## What to do
Below are entries. Pull out all lines containing "ellos".

= = = = = = =

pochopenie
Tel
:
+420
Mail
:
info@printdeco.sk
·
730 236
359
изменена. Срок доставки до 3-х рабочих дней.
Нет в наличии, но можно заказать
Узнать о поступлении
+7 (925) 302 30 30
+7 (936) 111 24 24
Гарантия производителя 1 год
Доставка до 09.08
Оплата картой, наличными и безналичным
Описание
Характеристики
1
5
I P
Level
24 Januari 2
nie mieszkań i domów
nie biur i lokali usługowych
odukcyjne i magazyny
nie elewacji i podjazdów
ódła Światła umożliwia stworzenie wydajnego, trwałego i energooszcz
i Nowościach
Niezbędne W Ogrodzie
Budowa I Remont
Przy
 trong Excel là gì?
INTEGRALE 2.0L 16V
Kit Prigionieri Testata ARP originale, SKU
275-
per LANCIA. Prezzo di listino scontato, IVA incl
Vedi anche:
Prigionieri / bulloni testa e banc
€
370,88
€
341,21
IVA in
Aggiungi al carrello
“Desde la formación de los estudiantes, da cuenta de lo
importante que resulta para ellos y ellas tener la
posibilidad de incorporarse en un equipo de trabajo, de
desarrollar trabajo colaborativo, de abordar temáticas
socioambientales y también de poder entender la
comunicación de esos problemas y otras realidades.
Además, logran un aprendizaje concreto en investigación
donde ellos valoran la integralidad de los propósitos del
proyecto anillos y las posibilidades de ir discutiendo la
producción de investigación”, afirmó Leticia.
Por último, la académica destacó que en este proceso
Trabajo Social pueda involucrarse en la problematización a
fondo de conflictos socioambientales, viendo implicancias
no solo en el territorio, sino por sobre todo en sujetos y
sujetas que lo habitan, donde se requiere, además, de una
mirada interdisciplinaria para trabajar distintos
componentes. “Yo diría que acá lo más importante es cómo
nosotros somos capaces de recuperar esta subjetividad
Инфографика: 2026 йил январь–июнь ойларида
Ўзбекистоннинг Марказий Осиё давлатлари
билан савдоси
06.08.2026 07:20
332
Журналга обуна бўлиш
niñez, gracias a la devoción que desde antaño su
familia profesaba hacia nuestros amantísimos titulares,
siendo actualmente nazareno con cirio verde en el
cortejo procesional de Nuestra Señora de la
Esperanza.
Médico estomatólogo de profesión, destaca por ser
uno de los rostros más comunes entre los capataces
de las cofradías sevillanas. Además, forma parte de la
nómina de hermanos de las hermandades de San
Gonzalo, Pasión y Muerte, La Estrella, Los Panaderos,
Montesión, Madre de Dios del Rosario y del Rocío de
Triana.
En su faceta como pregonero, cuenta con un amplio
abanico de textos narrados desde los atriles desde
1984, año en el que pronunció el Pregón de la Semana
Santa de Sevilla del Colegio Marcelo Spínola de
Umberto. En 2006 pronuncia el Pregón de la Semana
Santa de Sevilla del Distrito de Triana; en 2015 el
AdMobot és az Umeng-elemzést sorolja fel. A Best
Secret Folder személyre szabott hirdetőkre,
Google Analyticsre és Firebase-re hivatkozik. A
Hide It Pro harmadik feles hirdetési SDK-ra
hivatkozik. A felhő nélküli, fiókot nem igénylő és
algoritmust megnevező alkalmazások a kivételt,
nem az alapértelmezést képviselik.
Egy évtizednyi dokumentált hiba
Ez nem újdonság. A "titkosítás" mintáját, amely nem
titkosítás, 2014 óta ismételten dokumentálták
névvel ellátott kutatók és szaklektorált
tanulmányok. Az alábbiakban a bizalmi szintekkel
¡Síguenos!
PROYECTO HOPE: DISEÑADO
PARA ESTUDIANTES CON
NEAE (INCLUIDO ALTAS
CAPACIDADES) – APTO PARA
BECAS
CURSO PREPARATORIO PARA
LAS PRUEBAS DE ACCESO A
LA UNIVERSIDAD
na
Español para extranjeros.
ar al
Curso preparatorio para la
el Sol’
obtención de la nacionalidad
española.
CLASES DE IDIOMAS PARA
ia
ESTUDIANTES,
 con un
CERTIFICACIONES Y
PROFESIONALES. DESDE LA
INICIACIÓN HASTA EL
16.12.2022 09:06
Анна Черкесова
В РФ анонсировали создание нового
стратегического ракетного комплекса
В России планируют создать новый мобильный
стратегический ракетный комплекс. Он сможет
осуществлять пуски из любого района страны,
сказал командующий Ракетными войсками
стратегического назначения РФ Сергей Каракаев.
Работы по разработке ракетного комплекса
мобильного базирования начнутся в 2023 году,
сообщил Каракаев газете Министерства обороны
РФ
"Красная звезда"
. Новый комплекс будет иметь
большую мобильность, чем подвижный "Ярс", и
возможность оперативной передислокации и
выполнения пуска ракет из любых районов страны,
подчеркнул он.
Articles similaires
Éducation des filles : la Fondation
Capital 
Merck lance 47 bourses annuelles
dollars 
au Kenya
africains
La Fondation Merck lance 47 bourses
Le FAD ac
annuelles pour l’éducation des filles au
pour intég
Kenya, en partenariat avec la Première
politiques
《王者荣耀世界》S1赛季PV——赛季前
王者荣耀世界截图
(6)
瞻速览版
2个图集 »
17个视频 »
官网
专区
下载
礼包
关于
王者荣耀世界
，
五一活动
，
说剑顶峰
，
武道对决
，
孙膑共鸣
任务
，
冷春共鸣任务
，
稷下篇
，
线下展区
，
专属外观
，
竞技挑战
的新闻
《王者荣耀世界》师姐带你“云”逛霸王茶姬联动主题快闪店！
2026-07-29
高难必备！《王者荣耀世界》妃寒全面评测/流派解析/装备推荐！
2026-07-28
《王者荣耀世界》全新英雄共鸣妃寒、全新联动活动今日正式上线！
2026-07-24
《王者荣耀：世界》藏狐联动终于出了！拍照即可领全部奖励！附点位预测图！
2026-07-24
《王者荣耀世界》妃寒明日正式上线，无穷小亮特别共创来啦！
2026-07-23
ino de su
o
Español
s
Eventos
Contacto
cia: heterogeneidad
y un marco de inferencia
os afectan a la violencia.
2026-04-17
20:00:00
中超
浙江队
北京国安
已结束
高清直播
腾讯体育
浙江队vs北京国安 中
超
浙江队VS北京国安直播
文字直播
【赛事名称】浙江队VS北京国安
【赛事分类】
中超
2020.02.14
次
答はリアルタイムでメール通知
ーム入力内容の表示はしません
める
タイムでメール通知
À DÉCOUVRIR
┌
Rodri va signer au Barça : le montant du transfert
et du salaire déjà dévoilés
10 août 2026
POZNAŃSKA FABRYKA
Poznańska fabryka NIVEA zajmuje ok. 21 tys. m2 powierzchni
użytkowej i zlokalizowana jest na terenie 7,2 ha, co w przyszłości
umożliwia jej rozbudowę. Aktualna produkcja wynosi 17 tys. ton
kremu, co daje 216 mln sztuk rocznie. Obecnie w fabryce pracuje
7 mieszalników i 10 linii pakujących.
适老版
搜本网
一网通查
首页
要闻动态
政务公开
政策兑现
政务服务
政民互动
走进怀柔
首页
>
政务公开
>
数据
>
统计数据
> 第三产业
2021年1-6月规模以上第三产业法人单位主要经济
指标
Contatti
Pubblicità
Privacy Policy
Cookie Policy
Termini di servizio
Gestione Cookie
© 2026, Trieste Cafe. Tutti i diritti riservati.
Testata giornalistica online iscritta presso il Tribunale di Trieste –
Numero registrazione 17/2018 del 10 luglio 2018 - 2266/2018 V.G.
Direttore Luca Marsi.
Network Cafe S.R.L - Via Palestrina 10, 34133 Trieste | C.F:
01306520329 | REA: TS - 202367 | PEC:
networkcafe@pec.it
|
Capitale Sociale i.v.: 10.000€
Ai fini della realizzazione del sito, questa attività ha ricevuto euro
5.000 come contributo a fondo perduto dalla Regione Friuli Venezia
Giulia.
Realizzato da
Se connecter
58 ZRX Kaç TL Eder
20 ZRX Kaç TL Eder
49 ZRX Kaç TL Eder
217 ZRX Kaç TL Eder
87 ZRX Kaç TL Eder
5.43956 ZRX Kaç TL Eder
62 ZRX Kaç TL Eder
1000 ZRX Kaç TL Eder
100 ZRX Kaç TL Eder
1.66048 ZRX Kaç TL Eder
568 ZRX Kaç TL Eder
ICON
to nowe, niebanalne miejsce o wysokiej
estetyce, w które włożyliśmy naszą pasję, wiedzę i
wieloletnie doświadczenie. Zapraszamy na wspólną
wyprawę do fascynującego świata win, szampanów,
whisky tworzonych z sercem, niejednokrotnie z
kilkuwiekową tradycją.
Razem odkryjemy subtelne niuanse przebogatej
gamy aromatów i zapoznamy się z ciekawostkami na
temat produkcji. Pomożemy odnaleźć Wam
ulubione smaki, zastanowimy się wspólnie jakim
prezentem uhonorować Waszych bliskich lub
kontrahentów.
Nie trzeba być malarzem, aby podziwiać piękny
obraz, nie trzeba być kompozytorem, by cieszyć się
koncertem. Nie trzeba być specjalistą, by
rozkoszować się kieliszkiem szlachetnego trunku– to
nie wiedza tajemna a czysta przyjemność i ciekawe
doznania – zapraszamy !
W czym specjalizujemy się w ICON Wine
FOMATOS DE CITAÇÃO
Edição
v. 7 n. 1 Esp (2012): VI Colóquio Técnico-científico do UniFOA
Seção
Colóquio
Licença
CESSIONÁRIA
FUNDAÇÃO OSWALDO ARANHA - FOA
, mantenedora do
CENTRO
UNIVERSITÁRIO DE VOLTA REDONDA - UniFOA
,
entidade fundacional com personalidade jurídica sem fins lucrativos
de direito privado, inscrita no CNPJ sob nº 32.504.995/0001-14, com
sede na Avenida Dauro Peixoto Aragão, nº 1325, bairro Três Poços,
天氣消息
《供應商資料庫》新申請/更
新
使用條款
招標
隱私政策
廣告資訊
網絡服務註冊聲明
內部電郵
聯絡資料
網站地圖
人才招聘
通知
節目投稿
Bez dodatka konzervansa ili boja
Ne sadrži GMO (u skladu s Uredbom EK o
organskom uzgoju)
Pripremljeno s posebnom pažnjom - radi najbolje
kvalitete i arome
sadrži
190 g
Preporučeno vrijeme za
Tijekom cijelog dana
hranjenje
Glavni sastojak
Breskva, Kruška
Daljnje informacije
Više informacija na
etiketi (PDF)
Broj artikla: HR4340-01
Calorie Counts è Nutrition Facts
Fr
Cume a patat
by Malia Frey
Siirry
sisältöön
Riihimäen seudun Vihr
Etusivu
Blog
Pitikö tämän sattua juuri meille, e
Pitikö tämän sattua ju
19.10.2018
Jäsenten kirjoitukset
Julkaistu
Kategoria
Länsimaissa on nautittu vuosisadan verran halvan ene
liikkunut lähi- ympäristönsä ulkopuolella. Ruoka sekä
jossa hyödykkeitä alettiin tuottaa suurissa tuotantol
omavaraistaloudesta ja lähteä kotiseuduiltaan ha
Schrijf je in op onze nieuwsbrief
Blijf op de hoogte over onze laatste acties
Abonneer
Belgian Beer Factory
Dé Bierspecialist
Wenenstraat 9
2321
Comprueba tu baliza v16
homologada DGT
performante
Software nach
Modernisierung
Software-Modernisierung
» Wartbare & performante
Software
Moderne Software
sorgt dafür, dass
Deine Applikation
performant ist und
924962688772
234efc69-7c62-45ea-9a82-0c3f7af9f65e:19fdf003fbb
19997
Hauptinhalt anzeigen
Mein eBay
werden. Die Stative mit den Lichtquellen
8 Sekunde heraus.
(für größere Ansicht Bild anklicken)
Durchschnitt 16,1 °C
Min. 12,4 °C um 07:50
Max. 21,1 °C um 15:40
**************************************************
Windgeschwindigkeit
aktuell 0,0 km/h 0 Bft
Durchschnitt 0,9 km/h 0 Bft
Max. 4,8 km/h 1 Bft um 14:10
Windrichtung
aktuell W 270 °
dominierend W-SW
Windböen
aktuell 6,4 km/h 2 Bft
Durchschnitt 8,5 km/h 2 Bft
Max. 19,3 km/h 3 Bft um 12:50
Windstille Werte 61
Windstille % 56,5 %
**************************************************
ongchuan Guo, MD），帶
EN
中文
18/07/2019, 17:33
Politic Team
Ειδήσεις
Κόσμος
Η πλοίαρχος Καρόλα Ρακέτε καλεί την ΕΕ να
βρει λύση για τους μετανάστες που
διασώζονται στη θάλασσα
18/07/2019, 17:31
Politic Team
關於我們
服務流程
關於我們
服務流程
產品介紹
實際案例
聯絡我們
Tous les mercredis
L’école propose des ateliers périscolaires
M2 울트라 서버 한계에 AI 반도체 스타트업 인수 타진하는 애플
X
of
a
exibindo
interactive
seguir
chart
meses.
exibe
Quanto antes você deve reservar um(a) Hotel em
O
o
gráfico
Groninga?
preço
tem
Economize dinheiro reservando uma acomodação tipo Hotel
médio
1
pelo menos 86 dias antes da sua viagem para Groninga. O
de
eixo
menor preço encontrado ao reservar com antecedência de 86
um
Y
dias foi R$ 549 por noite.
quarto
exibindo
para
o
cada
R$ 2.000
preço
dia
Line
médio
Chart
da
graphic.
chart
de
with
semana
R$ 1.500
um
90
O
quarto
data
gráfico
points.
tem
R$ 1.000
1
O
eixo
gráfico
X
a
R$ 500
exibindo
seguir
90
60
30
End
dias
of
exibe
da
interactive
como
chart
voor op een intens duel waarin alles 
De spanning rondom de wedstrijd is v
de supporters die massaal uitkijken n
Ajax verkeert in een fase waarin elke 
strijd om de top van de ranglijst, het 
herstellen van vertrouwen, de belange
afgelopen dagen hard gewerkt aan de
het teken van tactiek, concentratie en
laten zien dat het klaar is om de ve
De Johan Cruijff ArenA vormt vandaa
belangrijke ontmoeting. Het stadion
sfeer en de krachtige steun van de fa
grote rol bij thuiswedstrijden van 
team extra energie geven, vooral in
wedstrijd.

= = = = = = =

## Answer section
importante que resulta para ellos y ellas tener la
donde ellos valoran la integralidad de los propósitos del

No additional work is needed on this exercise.